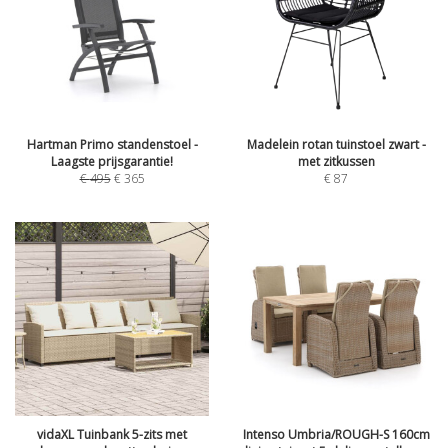
Hartman Primo standenstoel -
Madelein rotan tuinstoel zwart -
Laagste prijsgarantie!
met zitkussen
€
495
€
365
€
87
vidaXL Tuinbank 5-zits met
Intenso Umbria/ROUGH-S 160cm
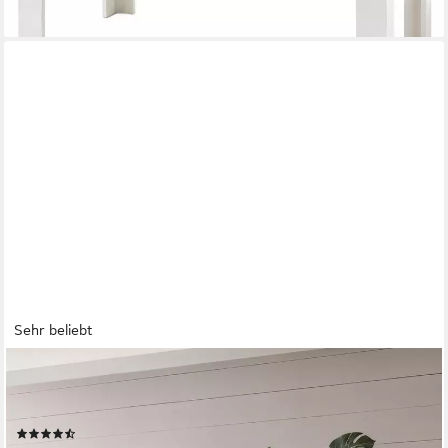
lieferbar - in 9-11 Werktagen bei dir
Sehr beliebt
HOME AFFAIRE
Highboard Florenz, im romantischen Landhaus-Look, Breite 140
cm
(160)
☆ ☆ ☆
_About this task_: Please restate the entries word for word, with all pictures left out.

_Result for this exercise_:
Hartman Primo standenstoel -
Madelein rotan tuinstoel zwart -
Laagste prijsgarantie!
met zitkussen
€
495
€
365
€
87
vidaXL Tuinbank 5-zits met
Intenso Umbria/ROUGH-S 160cm
lieferbar - in 9-11 Werktagen bei dir
Sehr beliebt
HOME AFFAIRE
Highboard Florenz, im romantischen Landhaus-Look, Breite 140
cm
(160)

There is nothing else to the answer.